Sebelum dibedah, puisiku dibacakan oleh salah satu teman. Baru mendengar pembacaan puisiku, mataku sudah mendung. Meski temanku membacanya tidak serius (dengan diselingi senyum-senyum) tapi tetap saja ada haru kurasa. Dan begitu pula kulihat dirasakan beberapa temanku lainnya.

“Sepertinya aku pernah baca puisi ini dalam event lomba? Dimana ya? Menang nggak?” komentar pertama salah satu temanku.
“Iya, Puisi ini diikutkan dalam lomba puisi kerinduan pada Ibu khusus BMI-HK. Tapi karena mungkin belum sesuai dengan selera juri, jadinya nggak menang.” Aku masih bisa tertawa.
Selanjutnya komentar-komentar masih bisa kujawab dengan rasa biasa. Sampai pada pertanyaan Mbak Andina, senior sekaligus guru kami di forum.
“Sebenarnya saya suka puisi ini, bisa dipahami dan dimengerti maksudnya. Tapi saya kok jadi agak gimana gitu dengan pemilihan kata dikalimat terakhir. Tak ada yang lebih mawar dari luka rinduku padamu. Kenapa mesti pakai kalimat ini, Dek?”
“Saya ingin menyampaikan kalau rindu pada ibu melukaiku, Mbak.”
“Iya, saya mengerti tapi kenapa memakai kata ‘Mawar’? Mawar itu kan melambangkan keindahan? Kenapa ‘luka’?”
“Kan mawar berduri jadi luka, loh, Mbak” jawabku ngawur. Untuk menyembunyikan perasaanku yang mulai mengharu biru.
Akhirnya teman-temanku sahut menyahut komentar. Benar-benar diskusi yang hidup, masing masing mengartikan bait terakhir puisiku dengan versi mereka sendiri.

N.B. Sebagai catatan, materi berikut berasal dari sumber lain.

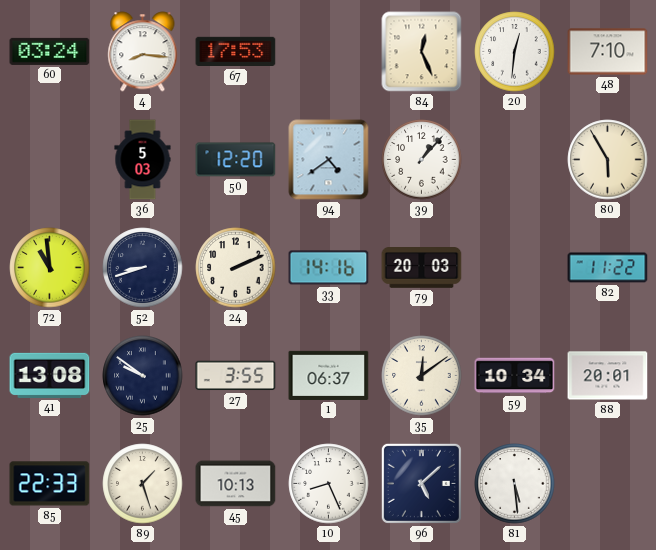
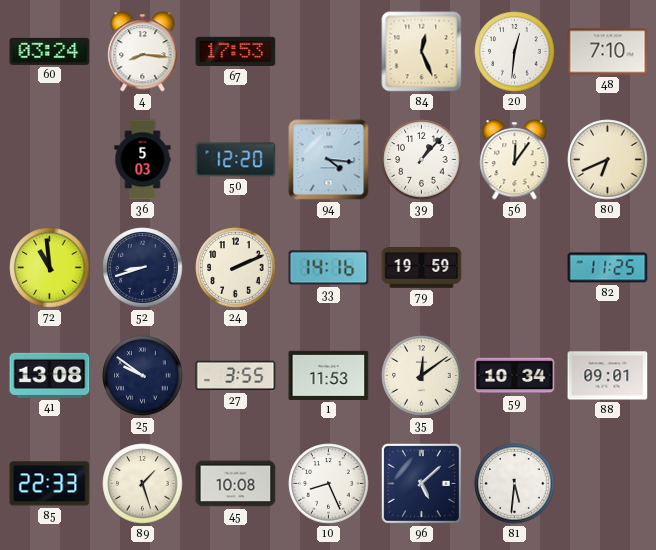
94: 4:39 -> 4:16
56: none -> 12:06
80: 5:55 -> 6:41
79: 20:03 -> 19:59
82: 11:22 -> 11:25
1: 06:37 -> 11:53
88: 20:01 -> 09:01
45: 10:13 -> 10:08
81: 5:29 -> 5:31
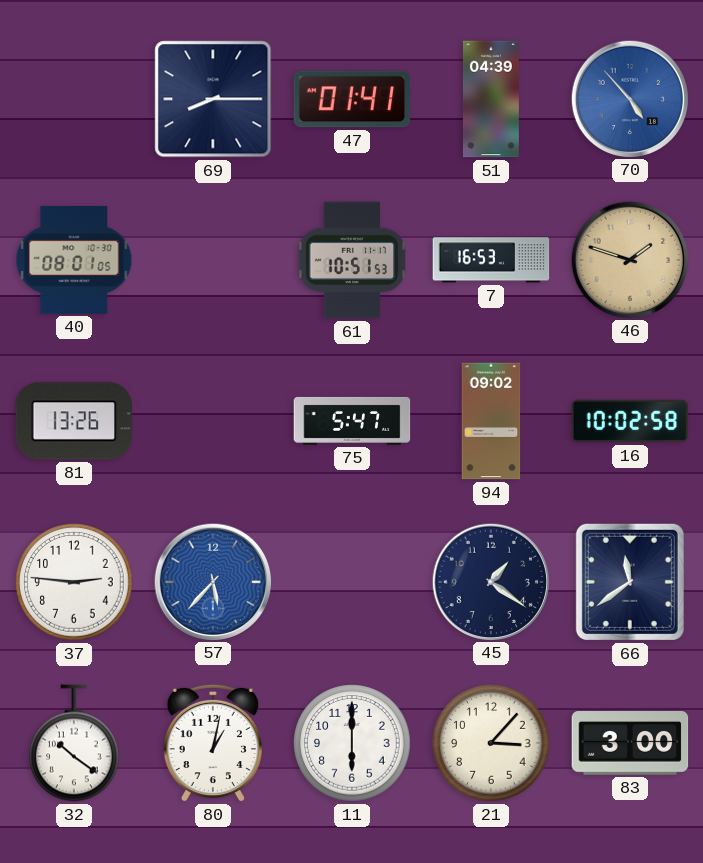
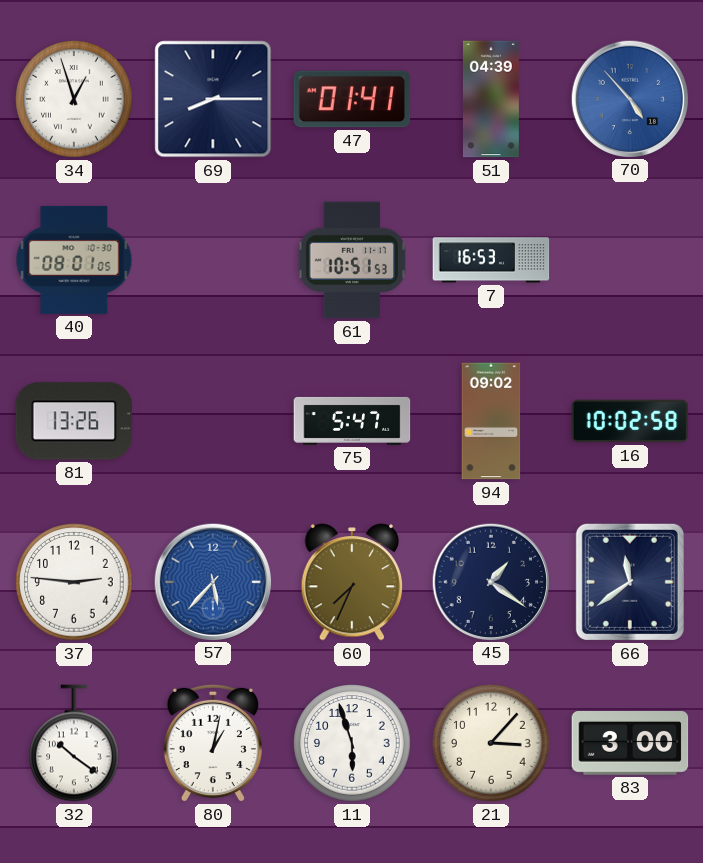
34: none -> 12:57
46: 1:48 -> none
60: none -> 7:34
11: 6:00 -> 5:57
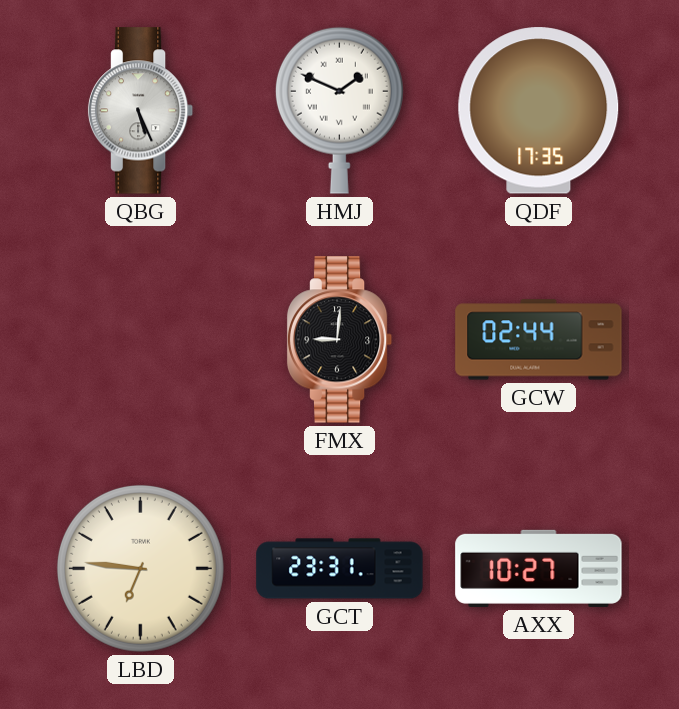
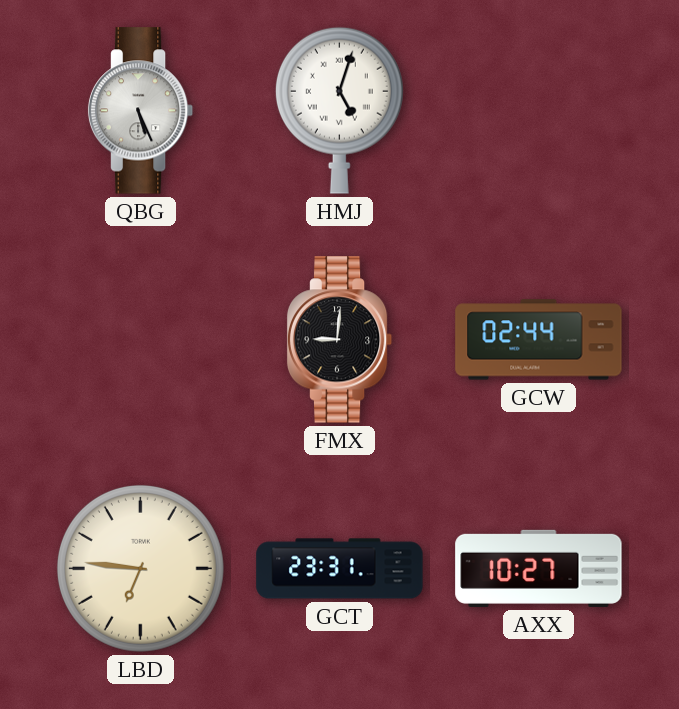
HMJ: 1:49 -> 5:03
QDF: 17:35 -> none
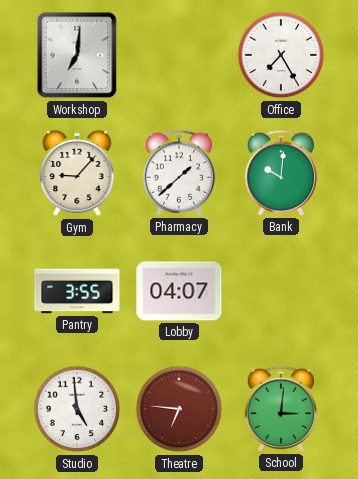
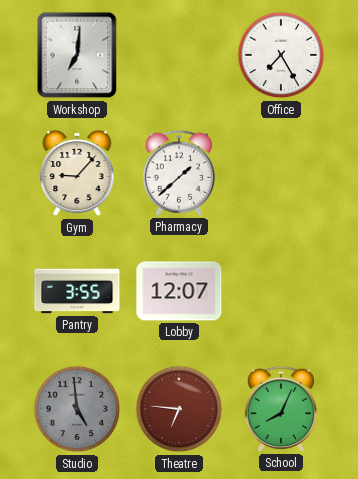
Bank: 10:01 -> none
Lobby: 04:07 -> 12:07
Studio dial: white -> grey
School: 3:01 -> 8:04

Sampai akhirnya Mbak Dhieny bersuara, “Sudah teman-teman. Saya bisa memahami apa yang dimaksud Yuli dalam bait terakhirnya. Dan tidak ada yang salah dengan bait tersebut.”
Air mataku seketika tak tertahan lagi, Ruh. Aku menangis. (Dasarnya emang cengeng.)
“Mbak, yang saya maksud dengan bait terakhir puisi itu, hanya ingin menggambarkan dan menyampaikan perasaan tentang Ibu. Bagaimana kerinduan saya pada Ibu teramat indah layaknya mawar, tapi begitu menyakitkan bagi diri saya sendiri. Bahwa merindukan seseorang yang bahkan wajahnya saja tak pernah kita lihat, teramat menyakitkan.”
Semua diam. Berusaha menenangkanku. Tak menyangka bedah puisiku menjadi bedah hati juga. Mereka yang sebenarnya tak pernah tahu ceritaku tentang Ibuku, menjadi mengerti.

Ruuuuuuuhhh…. Aku rindu Ibu!
 
Rindu Ibu 
Oleh : Arista Devi

Ibu...
Meski wajahmu tak mampu kulukiskan
Bayangmu tak bisa kumusiumkan
Tetapi adamu tetap kukenangkan
Karena engkau perantara hadirku kedunia.

Ibu…
Bergetar hatiku ketika menyebut namamu
Satu kata mengandung beribu makna berjuta rasa
Satu kata berbalut semesta cinta
Kasih suci tiada mendua

Ibu…
Tak ada bait puisi untukmu
Tak ada cerita panjang tentangmu
Hanya ada setangkup doa
Dan senandung kerinduanku

Ibu….
Sungguh ingin kukatakan
Tak ada yang lebih mawar dari luka rinduku padamu.